Thoughts which drive me to Jesus, and to the Cross
Jesus answered, “All those who drink this water will be thirsty again, 14but whoever drinks the water that I will give him will never be thirsty again. The water that I will give him will become in him a spring which will provide him with life-giving water and give him eternal life.” John 4:13-14 GNT
Take the teachings that you heard me proclaim in the presence of many witnesses, and entrust them to reliable people, who will be able to teach others also. 2 Timothy 2:2 GNT
With professions the integrity has to do with the invisibles: for physicians it is health (not merely making people feel good); with lawyers, justice (not helping people get their own way); with professors, learning (not cramming cranial cavities with information on tap for examinations). And with pastors, it is God (not relieving anxiety, or giving comfort, or running a religious establishment)……Most of the people we deal with are dominated by a sense of self, not a sense of God. Insofar as we deal with their primary concern—the counseling, instructing, encouraging—they give us good marks in our jobs as pastors. Whether we deal with God or not, they don’t care over much.
Moreover, the people are instructed often and with great diligence concerning the holy sacrament, why it was instituted, and how it is to be used (namely, as a comfort for terrified consciences) in order that the people may be drawn to the Communion and Mass. The people are also given instruction about other false teachings concerning the sacrament.
2 Meanwhile no conspicuous changes have been made in the public ceremonies of the Mass, except that in certain places German hymns are sung in addition to the Latin responses for the instruction and exercise of the people.

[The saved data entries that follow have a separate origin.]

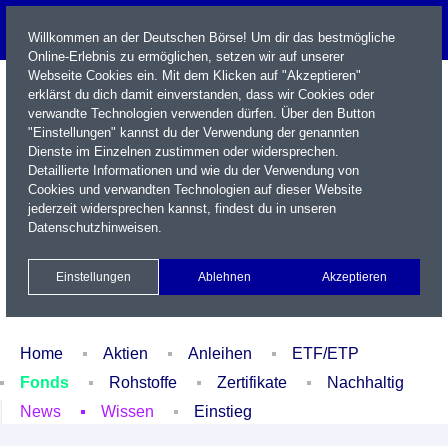
Willkommen an der Deutschen Börse! Um dir das bestmögliche
Online-Erlebnis zu ermöglichen, setzen wir auf unserer
Webseite Cookies ein. Mit dem Klicken auf "Akzeptieren"
erklärst du dich damit einverstanden, dass wir Cookies oder
verwandte Technologien verwenden dürfen. Über den Button
"Einstellungen" kannst du der Verwendung der genannten
Dienste im Einzelnen zustimmen oder widersprechen.
Detaillierte Informationen und wie du der Verwendung von
Cookies und verwandten Technologien auf dieser Website
Name / WKN / ISIN / Kürzel
jederzeit widersprechen kannst, findest du in unseren
Datenschutzhinweisen
.
Newsletter
Kontakt
English
Einstellungen
Ablehnen
Akzeptieren
Xetra Realtime
Watchlist
Portfolio
Login
Home
Aktien
Anleihen
ETF/ETP
Fonds
Rohstoffe
Zertifikate
Nachhaltig
News
Wissen
Einstieg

3 After all, the chief purpose of all ceremonies is to teach the people what they need to know about Christ.
It used to be that people would tell me that “that was a good sermon pastor,” as they walked out of church. “Or that was a great Bible study!” They do it less often now because they know I will often ask, “why? what made it good for you?”
Some are quite able to answer, others, – well what else do you say to a pastor after church?

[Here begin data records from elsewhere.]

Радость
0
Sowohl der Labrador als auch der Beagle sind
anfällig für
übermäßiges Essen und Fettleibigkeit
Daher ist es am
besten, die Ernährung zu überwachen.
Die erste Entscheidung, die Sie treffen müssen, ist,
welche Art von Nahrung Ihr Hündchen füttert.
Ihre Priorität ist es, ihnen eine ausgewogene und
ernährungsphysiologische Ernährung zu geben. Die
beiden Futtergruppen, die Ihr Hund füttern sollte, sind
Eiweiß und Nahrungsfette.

It gets me to think, what do people remember of the services we share in, what is their take away?
I can only pray it is Jesus. That He is present in thier lives, that He is merciful, that He loves them.
Anything else is worthless..
The Augsburg Confession makes that clear – the comfort to anxiety laden consciences is what is found when people is what the Liturgy (aka the Mass or Worship Service) is about. That is what and how we need to leave people. Aware of their relationship to Jesus, and comforted by it. That was Peterson’s goal, and his struggle as well, as people didn’t always respond to that focus. Still it is what we are called to do!
So look for that comfort as you attend church or Bible Studies, prayer meetings or other small groups. Perceive the presence of Jesus, as you sing, as you pray, as you listen to the word read and preached, and as you receive Christ’s body and blood in Communion.
And know, He is with you!
Eugene H. Peterson, The Contemplative Pastor: Returning to the Art of Spiritual Direction, vol. 17, The Leadership Library (Carol Stream, IL; Dallas; Waco, TX: Christianity Today; Word Pub., 1989), 139–140.
Theodore G. Tappert, ed., The Book of Concord the Confessions of the Evangelical Lutheran Church. (Philadelphia: Mühlenberg Press, 1959), 56.